O PNDH-3 está fundamentado em seis eixos básicos: interação democrática entre estado e sociedade civil; desenvolvimento e direitos humanos; universalização dos direitos em um contexto de desigualdades; segurança pública; acesso à justiça e combate à violência; educação e cultura em direitos humanos e direito à memória e à verdade.

Ora, os obstáculos enfrentados não são poucos, por outro lado o fato do PNDH estar em sua terceira versão revela que há minimamente discussões e debates quanto aos problemas enfrentados pela sociedade e movimentos no sentido de superá-los, o que não significa que um processo efetivo com ampla participação da principal força para garantir a efetivação dos direitos: a população.

Entre os problemas principais que o PNDH enfrenta, citados pelo próprio presidente Lula, estão a violência que atingi índices alarmantes nas grandes e nas pequenas cidades, as práticas de tortura, o alto índice de trabalho infantil e escravo, a prostituição infantil, superpopulação e condições degradantes dos presídios, cultura elitista culminando com resistência e racismo à diversidade cultural e resistências às próprias ações no sentido de superação desses problemas.
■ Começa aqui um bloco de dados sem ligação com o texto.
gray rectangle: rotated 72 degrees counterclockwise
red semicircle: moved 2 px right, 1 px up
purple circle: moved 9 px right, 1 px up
Certamente que a lista poderia expandir ainda mais, como as condições miseráveis de habitação e sobrevivência de grande parte da população.

O Brasil surge no cenário mundial como um país com grande potencial de desenvolvimento, o que não é surpresa alguma quando se compreende que para os olhos unilaterais de uma economia agressiva, a seiva principal vem das contradições econômicas e sociais expressadas nas sociedades. Soma-se a isso tudo o excedente de mão de obra a baixo custo no Brasil, que é um elemento fundamental para o cenário globalizante atual. Nesse contexto, se o Brasil quer ir além de um simples paraíso que se serve de exploração às corporações estrangeiras, é mais do que fundamental um programa abrangente que vise fortalecer nossa educação e as efetivas garantias constitucionais.

O que virá após as discussões do PNDH-3? Pela carência de otimismo da minha parte não cabe a mim comentar, e creio que tampouco isso é possível, resta-me compreender o PNDH-3 como um elemento de notável expressão dentro de uma sociedade esmagadoramente miserável como a nossa – não é porque há outras situações mais miseráveis que devemos nos iludir com o Brasil -, convêm-nos agir sem esperança.

Em tempo, cabe não nos esquecer da nossa mídia parcial aos interesses conservadores e patrocinada principalmente pelos cofres públicos, e que pouco se dispõe a comentar e levar de maneira clara e abrangente o PNDH-3 à população que não tem acesso a essas discussões. Afinal, para que interessa a efetivação dos direitos humanos a uma mídia que, em sua predominância, ao contrário, desrespeita-os? – Para essa questão deixo apontado o excelente texto de Washington Araújo, Uma voz sem coral, publicado no Carta Maior.